На лице у него забота. Хочется ответить, что я в полном порядке, но это удается не сразу — зубы слишком стучат, никак не могу их унять.
Он сдергивает с плеч толстый шерстяной плащ и закутывает меня. Пушистая ткань еще хранит жар его тела. Я прикрываю глаза и просто наслаждаюсь теплом.
— Видела бы ты себя, — негромко говорит Дюваль. — Бледная, точно сама смерть!
Он поправляет на мне плащ, крепко берет за руку — ох, до чего же горячие у него пальцы! — и ведет к прогалине, на солнечный свет. Меня все еще трясет. Дюваль принимается растирать мои плечи, чтобы кровь веселей бежала по жилам.
Я еле дышу, в руках и ногах колют иголочки, словно я долго спала и отлежала разом все тело. Спохватившись, я отстраняюсь.
— Спасибо, я согрелась, — произношу чопорно.
Я стараюсь не встречаться с ним глазами, чтобы он не распознал моего смятения. Говорю себе, что этот человек давным-давно привык изображать галантного кавалера. И его забота обо мне ровным счетом ничего не значит. Он и о своем коне неплохо заботится. И вообще, все это рыцарское обхождение вполне может оказаться частью ловушки. Я поверю ему, решу, будто мне ничто не грозит, а он…
— Никогда бы не попросил тебя, знай я, как…
Я перебиваю:
— Со мной все в порядке.
Он вглядывается в мое лицо, стараясь понять, правду ли я говорю. Я пытаюсь вернуть его внимание к предмету нашего расследования:
— Он почти ничего не сказал.
Дюваль в недоумении переспрашивает:
— Ты о чем?..
Я едва не прыскаю. До чего же легко тревога о моем самочувствии заставила его начисто позабыть, чем мы тут вообще занимались!

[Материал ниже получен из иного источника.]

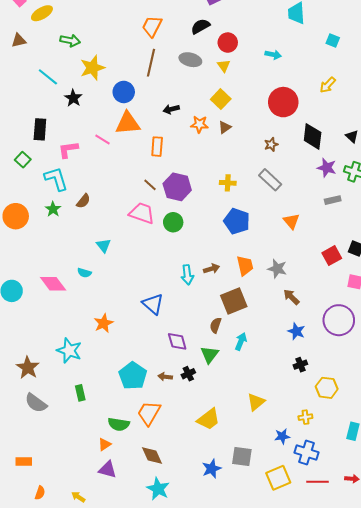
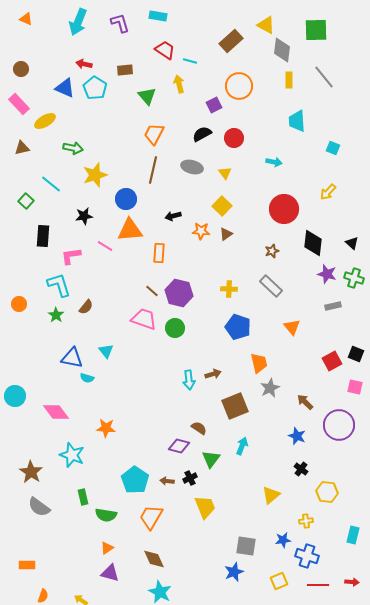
red circle: (228, 43) -> (234, 138), moved
black star: (73, 98) -> (84, 216), moved, turned 30
green square: (23, 160) -> (26, 201), moved
orange circle: (16, 216) -> (19, 304), moved, size x0.6
orange trapezoid: (245, 266) -> (259, 363), moved
gray star: (277, 269) -> (270, 388), moved, turned 30
pink diamond: (53, 284) -> (56, 412), moved
brown arrow: (291, 297) -> (305, 402), moved
blue triangle: (153, 304) -> (72, 358), moved, turned -30
orange star: (104, 323) -> (106, 428), turned 30
brown semicircle: (216, 325) -> (199, 428), moved, turned 105
purple diamond: (177, 341) -> (179, 446), turned -60
black cross: (300, 365) -> (301, 469), turned -32
yellow triangle: (256, 402) -> (271, 495), moved
yellow trapezoid: (209, 419) -> (205, 507), moved, turned -75
green semicircle: (119, 424) -> (106, 515), moved
gray square: (242, 456) -> (246, 546), moved
blue star: (212, 469) -> (234, 572), moved
yellow square: (278, 478) -> (279, 581), size x0.7

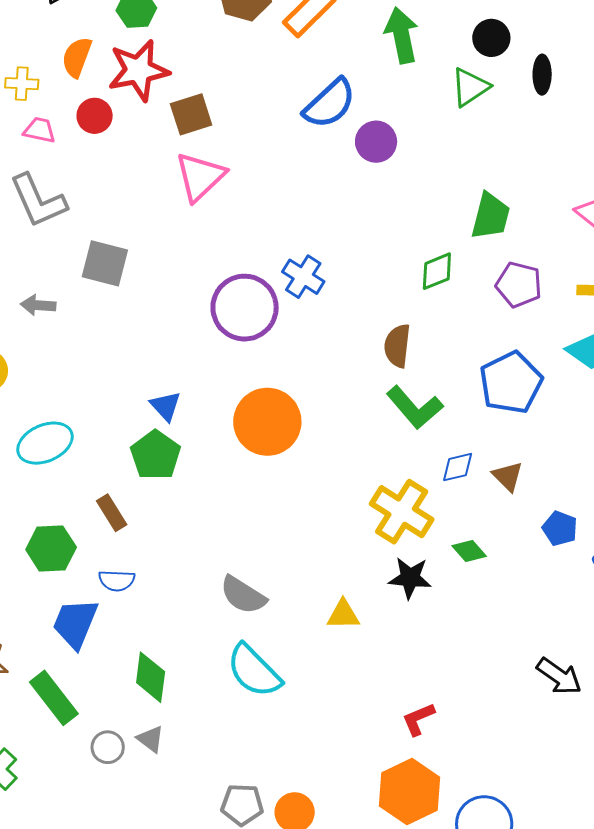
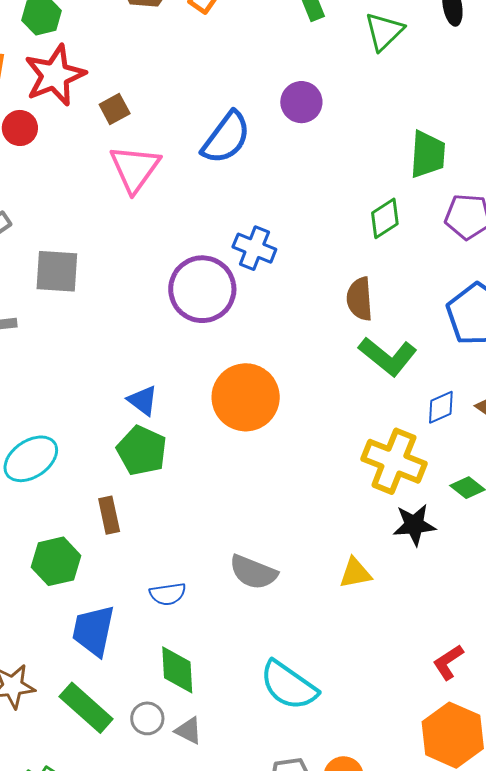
blue semicircle: (330, 104) -> (226, 138), moved
brown square: (191, 114) -> (115, 109), size x0.7
brown rectangle: (112, 513) -> (109, 515), turned 30
blue semicircle: (117, 580) -> (168, 594), moved
cyan semicircle: (254, 671) -> (289, 685), moved
gray circle: (108, 747) -> (147, 718), moved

— Мартел рассказал мне очень немногое.
— Немногое — все же лучше, чем ничего, — припоминая, кивает Дюваль. — Продолжай!
После встречи с душой в мыслях у меня полный разброд. Пытаюсь сообразить, о чем можно рассказывать, а что лучше оставить при себе. Я выгадываю время, стаскивая с плеч его плащ.
— Обрывки, — говорю я. — Разрозненные куски. Ничего связанного общим смыслом… — Стараюсь собрать все части мозаики, какие сумею: может, хоть так я обрету какое-то преимущество, имея дело с этим мужчиной. Однако слова матушки настоятельницы насчет всемерной правдивости звенят у меня в ушах, и я говорю: — Видела флотилию кораблей…
— Кораблей! Описать можешь?
Я рассказываю о них подробно, насколько это возможно.
— Проклятье! — вырывается у него, и он принимается расхаживать туда-сюда по поляне. — Французский флот!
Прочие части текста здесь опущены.